Depois disso, achei melhor encerrar a busca. Quando percorria o caminho de volta, lá estava ela, a rebelde esperança no suave caminhar encurvado de um velhinho solitário puxando seu carrinho de tacos no campo de golfe ao lado do parque. Só poderia existir uma explicação para tanta esperança em um ser quasímodo: a regra de Mulligan.
O golfe é fascinante em muitos aspectos, mas uma característica lhe é exclusiva. Nenhum outro esporte tem uma regra que contempla o jogador com a possibilidade de uma segunda chance logo após a primeira tentativa sair errada. É a repetição do movimento sem receber nenhuma penalidade por isso, garantindo ao golfista a oportunidade de recomeçar.

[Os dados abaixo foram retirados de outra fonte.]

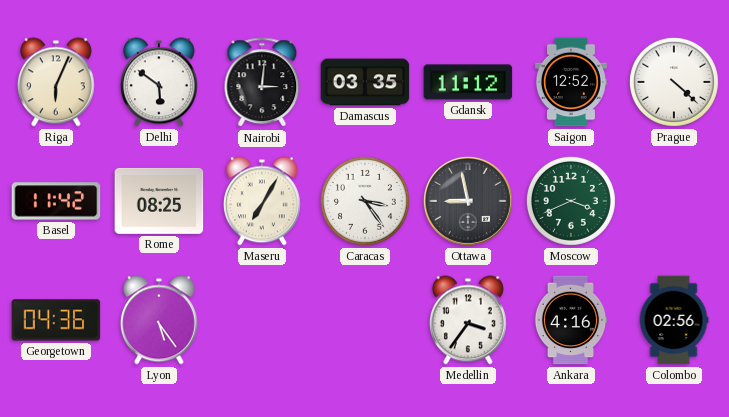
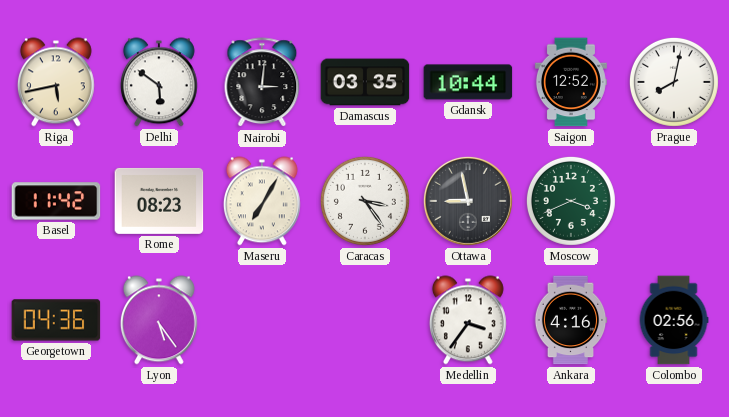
Riga: 6:04 -> 5:43
Gdansk: 11:12 -> 10:44
Prague: 4:22 -> 8:02
Rome: 08:25 -> 08:23
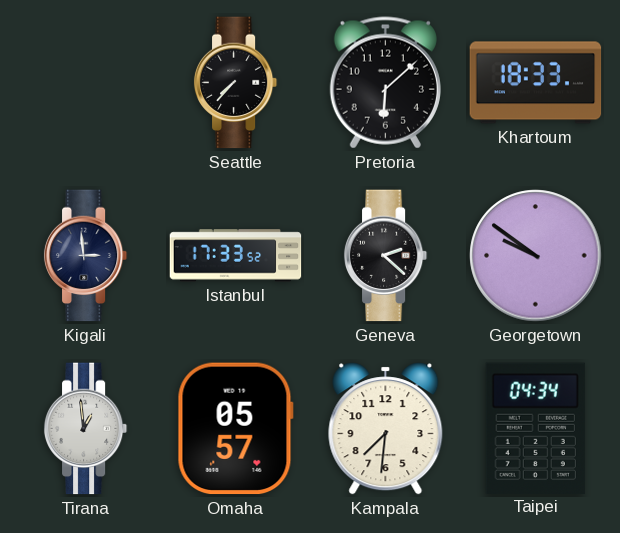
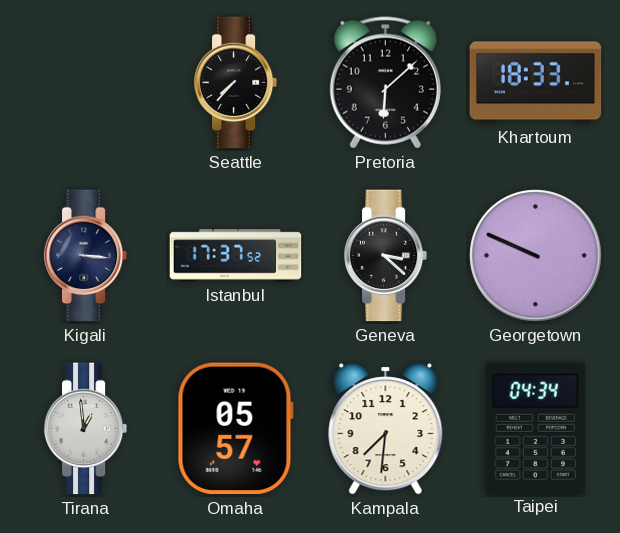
Kigali: 2:59 -> 3:16
Istanbul: 17:33 -> 17:37
Geneva: 2:22 -> 3:22
Georgetown: 9:51 -> 9:49
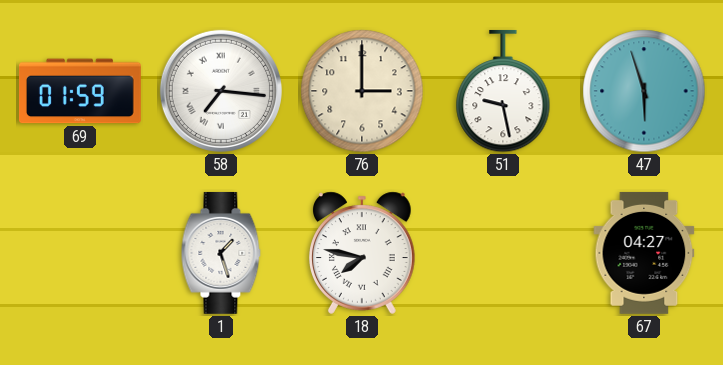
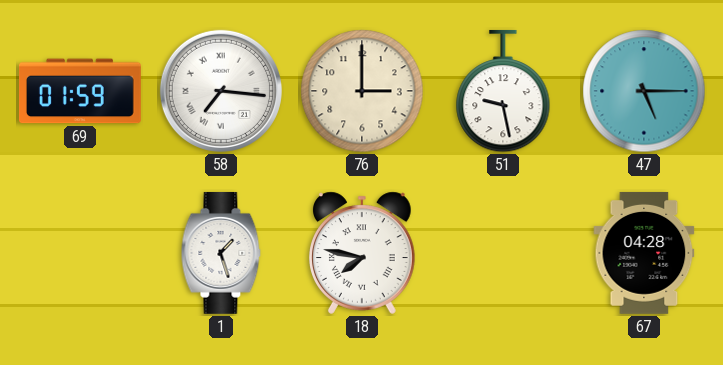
47: 5:57 -> 5:15
67: 04:27 -> 04:28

Contam que a regra foi criada acidentalmente por um golfista canadense amador na década de 1920. Um dia, jogando com os amigos, David Mulligan errou a batida inicial. Ligeiramente irritado, sugeriu aos companheiros um “movimento de correção” para recolocá-lo na partida que acabara de começar. A ideia foi bem aceita e logo se tornou famosa entre os apreciadores do golfe, entrando para o regulamento do esporte amador definitivamente. Graças a David Mulligan, nenhuma condenação há para os que jogam mal. Basta ser humilde, reconhecer a falta de destreza, e recomeçar cheio de esperança.
Sendo assim, resta pouca dúvida de que a momentânea tristeza da frustrada tacada não se compara ao júbilo do livre acesso ao conserto. No campo de golfe, não há tempo para chorar a tristeza do erro porque há consolo na regra de Mulligan. “Bem-aventurados os que choram, porque eles serão consolados”, disse o Mestre na arte da restauração.
A esperança sempre será encontrada ao lado daqueles carregam na essência a inesgotável certeza de humilde recomeço. Ela estava com o alegre velhinho no campo de golfe. Ela também estava com minha sempre sorridente vó Dora, que semana passada, aos 86 anos de idade, foi fixar residência no céu, a morada final dos esperançosos.